Minister for Health Stephen Donnelly to meet doctors over UK gender clinic concerns

Four doctors from the National Gender Service requested an urgent meeting with Stephen Donnelly to discuss the risk of continuing to refer Irish children to the closing Tavistock Centre.

Minister for Health Stephen Donnelly who is set to weigh in on UK clinic.
Image: Twitter: @DonnellyStephen

Four doctors from the National Gender Service (NGS) have requested to meet Minister for Health Stephen Donnelly to discuss their concerns regarding the Tavistock clinic in the UK. 238 young people in Ireland have been referred to the centre between 2011 and 2021, and the HSE has announced that they will continue to make these referrals despite the centre’s impending closure.

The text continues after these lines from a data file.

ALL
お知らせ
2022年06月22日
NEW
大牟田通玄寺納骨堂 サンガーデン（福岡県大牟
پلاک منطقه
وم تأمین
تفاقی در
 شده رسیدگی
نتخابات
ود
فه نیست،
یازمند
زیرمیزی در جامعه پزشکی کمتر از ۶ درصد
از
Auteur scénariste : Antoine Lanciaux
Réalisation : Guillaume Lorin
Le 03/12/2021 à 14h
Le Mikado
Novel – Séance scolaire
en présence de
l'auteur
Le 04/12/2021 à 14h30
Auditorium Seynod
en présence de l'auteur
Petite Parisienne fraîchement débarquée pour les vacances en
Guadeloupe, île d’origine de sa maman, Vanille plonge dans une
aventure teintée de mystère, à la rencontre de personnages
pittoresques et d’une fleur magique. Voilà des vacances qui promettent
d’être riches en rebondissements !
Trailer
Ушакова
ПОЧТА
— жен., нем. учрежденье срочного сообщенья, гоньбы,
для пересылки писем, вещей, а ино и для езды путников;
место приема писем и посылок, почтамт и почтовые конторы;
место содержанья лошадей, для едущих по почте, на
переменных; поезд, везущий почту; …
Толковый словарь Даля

Psychiatrists Dr Paul Moran and Dr Ian Schneider, and endocrinologists Dr Karl Neff and Prof Donal O’Shea, penned a letter to Minister Donnelly on Thursday, August 11, saying: “In light of the announcement by the HSE two days ago that it is to continue sending Irish children to the Tavistock GIDS for gender healthcare, despite the overwhelming evidence that this clinic is unsafe, and the decision of the NHS to close it, we request an urgent meeting with you to further discuss the risk this presents to Irish children”.

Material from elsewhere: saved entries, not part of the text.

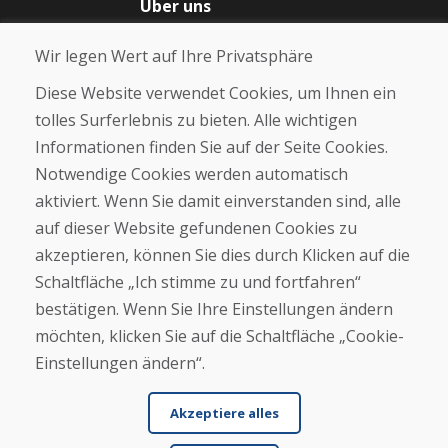
Über uns
Blog
Wir legen Wert auf Ihre Privatsphäre
Über uns
Geschäft
Diese Website verwendet Cookies, um Ihnen ein
Kontakt
tolles Surferlebnis zu bieten. Alle wichtigen
Informationen finden Sie auf der Seite Cookies.
Kaufen
Notwendige Cookies werden automatisch
E-Shop
Geschäftsbedingungen
aktiviert. Wenn Sie damit einverstanden sind, alle
Transport
auf dieser Website gefundenen Cookies zu
Zahlung
akzeptieren, können Sie dies durch Klicken auf die
Beschwerde
Rückgabe und Umtausch von Waren
Schaltfläche „Ich stimme zu und fortfahren“
Schutz personenbezogener Daten
bestätigen. Wenn Sie Ihre Einstellungen ändern
Cookies
möchten, klicken Sie auf die Schaltfläche „Cookie-
Einstellungen ändern“.
Akzeptiere alles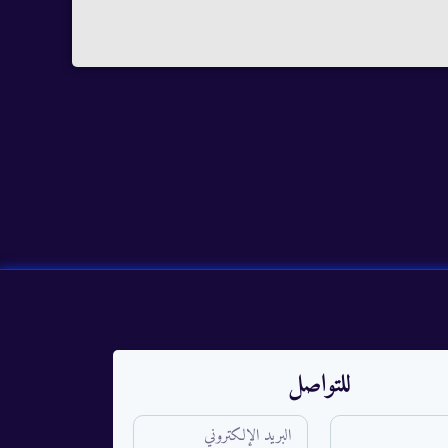
للتواصل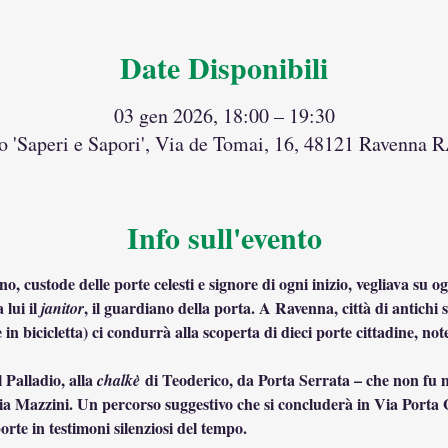
Date Disponibili
03 gen 2026, 18:00 – 19:30
o 'Saperi e Sapori', Via de Tomai, 16, 48121 Ravenna RA
Info sull'evento
 custode delle porte celesti e signore di ogni inizio, vegliava su og
lui il 
, il guardiano della porta. A Ravenna, città di antichi 
janitor
n bicicletta) ci condurrà alla scoperta di dieci porte cittadine, no
 Palladio, alla 
 di Teoderico, da Porta Serrata – che non fu ma
chalkè
Via Mazzini. Un percorso suggestivo che si concluderà in Via Porta G
rte in testimoni silenziosi del tempo.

The Irish Times has reported that on Sunday, August 14, Prof O’Shea confirmed that the Minister has agreed to meet the doctors as soon as next week to discuss the UK clinic – although this has yet to be officially confirmed.

The NHS made the decision to shut down the facility after an independent review of the centre was published by Dr Hilary Cass, finding that the current model of a sole provider of Gender Identity Development Services, delivered at the Tavistock and Portman Centre, was inadequate. The clinic will be closed in favour of establishing two new regional centres – one in London and another in the North West of the country.

The National Clinical Director for Integrated Care in the HSE, Dr Siobhán Ní Bhriain, responded to claims that the Tavistock Centre is unsafe, saying that “the service has not been deemed not safe, because if it was deemed completely unsafe it would have closed immediately”.

She confirmed: “We will continue to refer while Tavistock is still open, we will monitor it extremely closely and we have for quite a number of years been exploring other options.”

Currently, there is no similar facility to Tavistock in Ireland, but Dr Ní Bhriain stated that developing such a service is a primary interest of the HSE.